Exercise description
Return each record word for word, keeping none of its pictures.

╭─ Exercise data

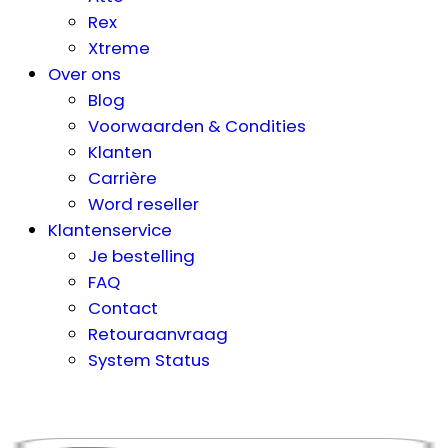
Rex
Xtreme
Over ons
Blog
Voorwaarden & Condities
Klanten
Carrière
Word reseller
Klantenservice
Je bestelling
FAQ
Contact
Retouraanvraag
System Status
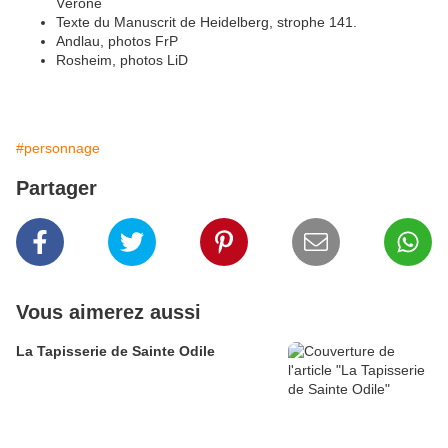
Vérone
Texte du Manuscrit de Heidelberg, strophe 141.
Andlau, photos FrP
Rosheim, photos LiD
#personnage
Partager
Vous aimerez aussi
La Tapisserie de Sainte Odile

╰─

Result below
Rex
Xtreme
Over ons
Blog
Voorwaarden & Condities
Klanten
Carrière
Word reseller
Klantenservice
Je bestelling
FAQ
Contact
Retouraanvraag
System Status
Vérone
Texte du Manuscrit de Heidelberg, strophe 141.
Andlau, photos FrP
Rosheim, photos LiD
#personnage
Partager
Vous aimerez aussi
La Tapisserie de Sainte Odile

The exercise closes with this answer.